1.3 Confidence intervals and two-sided tests | Inferential Statistics | Comparing two groups | UvA
Summary
Highlights
Test statistics and p-values are useful for determining statistical significance, but small effects can appear significant with large sample sizes, making practical significance hard to assess. Confidence intervals offer an alternative by providing a range of plausible values for a given statistic.
A 95% confidence interval indicates that if samples were repeatedly drawn, 95% of those intervals would contain the true population parameter. It's crucial to understand that it does not mean there's a 95% chance that a single interval contains the population value; it either does or it doesn't. Confidence intervals facilitate the interpretation of practical significance based on their width and proximity of the null hypothesis parameter.

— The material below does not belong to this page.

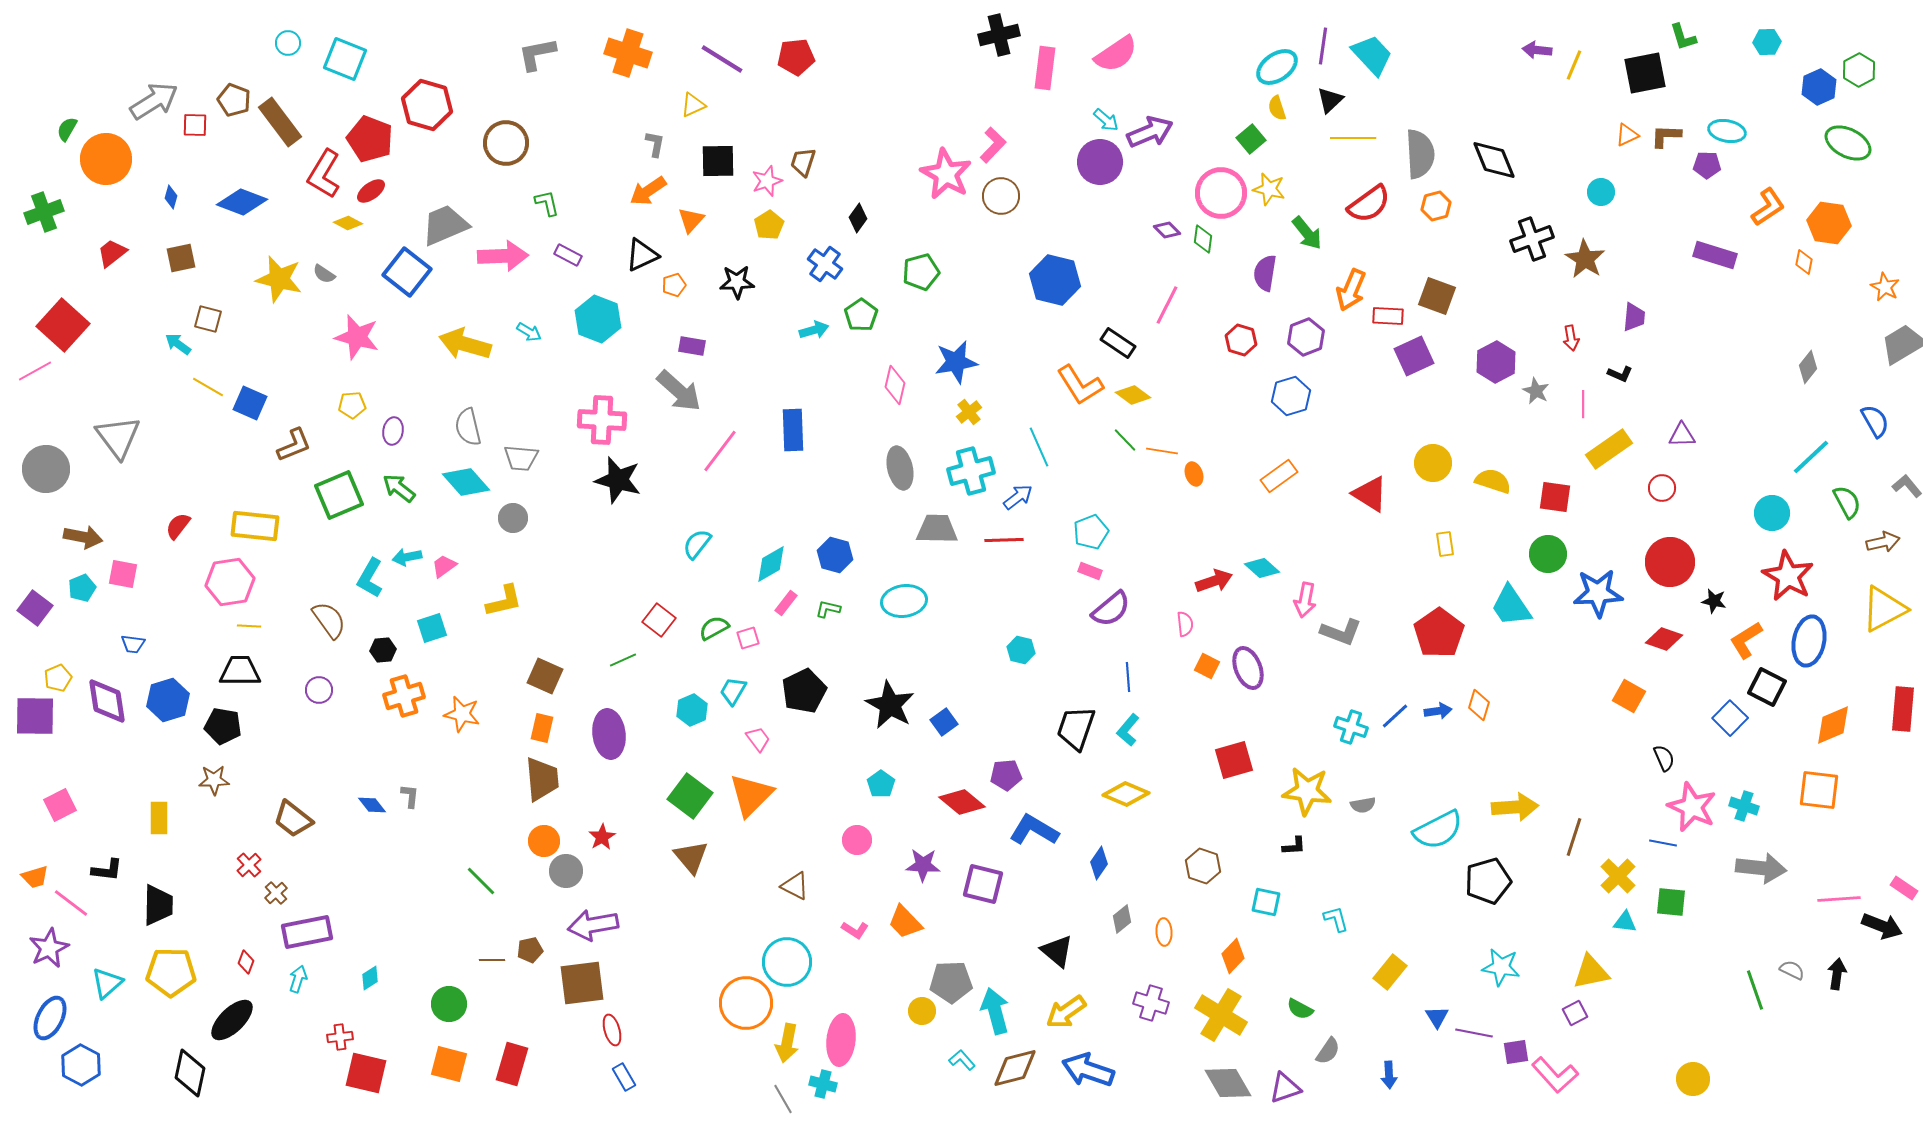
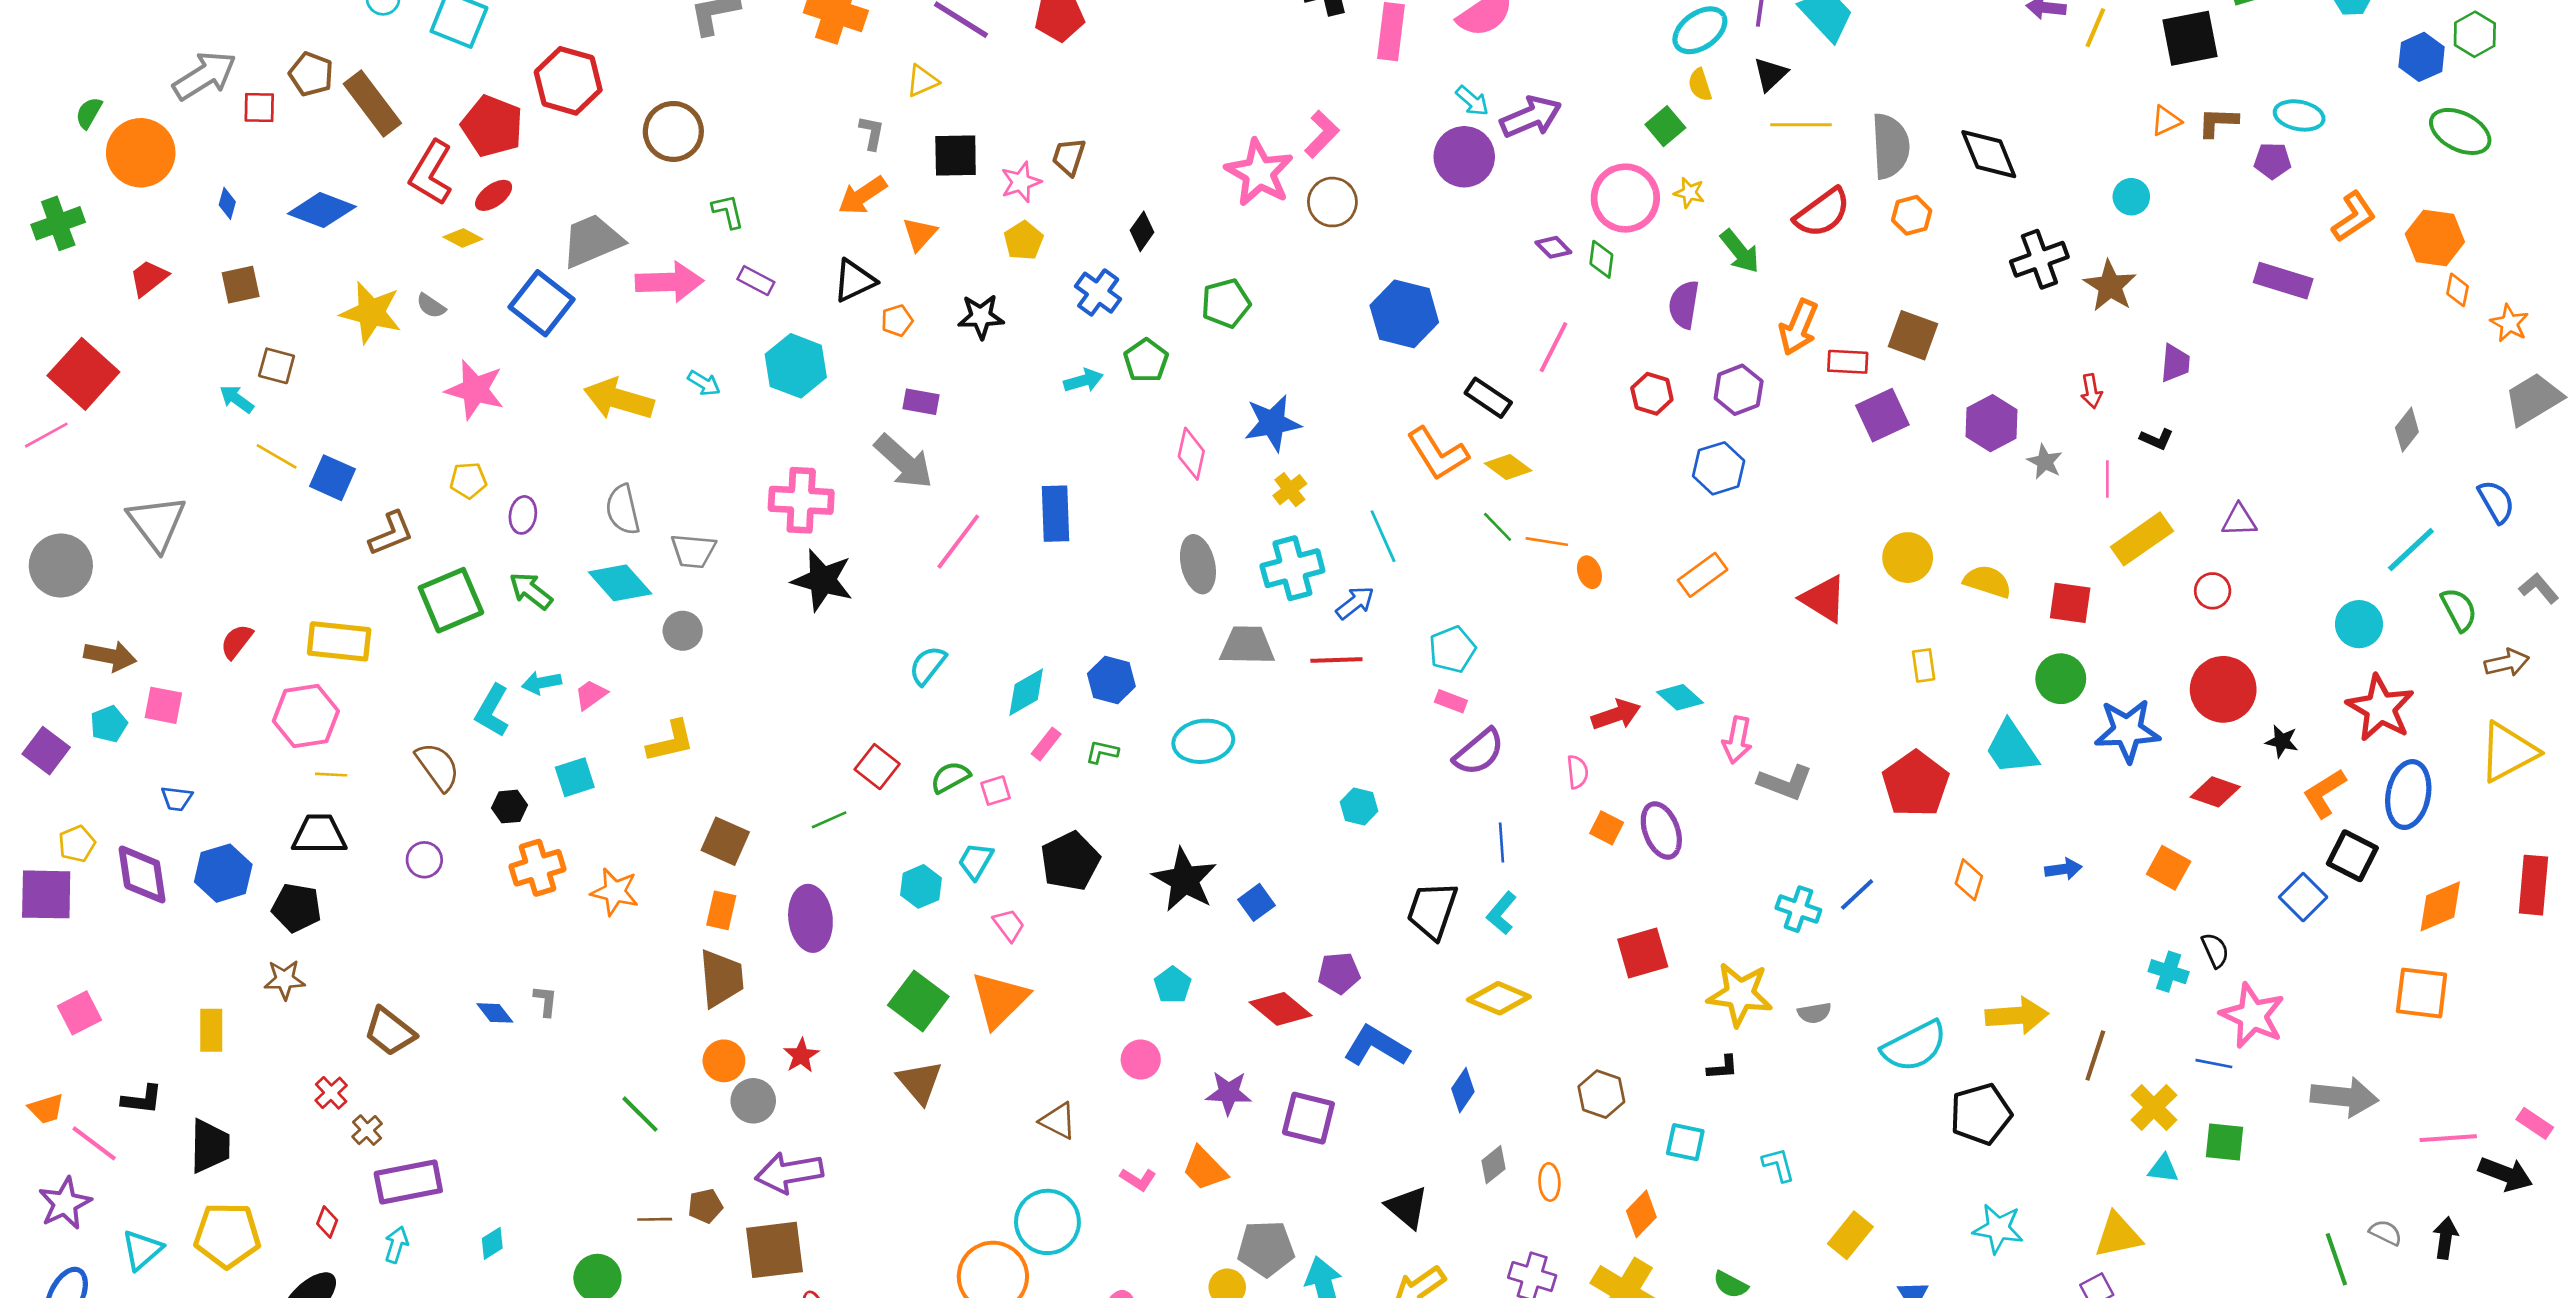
yellow star: (1269, 189) -> (1689, 193), size x0.7
orange diamond: (1804, 262) -> (2458, 290), moved
blue arrow: (1438, 711) -> (2063, 869), moved
cyan cross: (1744, 806) -> (2169, 972), moved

Confidence intervals are based on the sampling distribution. The boundaries are determined by the sample statistic, the test statistic value (T or Z), and the standard error. With repeated sampling, 95% of these intervals will contain the true population parameter. If the null hypothesis value lies outside the confidence interval, it suggests that the null hypothesis is unlikely to be true, leading to its rejection.
Two-sided tests and confidence intervals are closely related, with decisions based on whether boundary values are exceeded. They are complementary; a two-sided test aims for a test statistic outside the critical region, while a confidence interval aims for the null hypothesis value outside its boundaries. The margin calculations for both are similar but expressed in different units.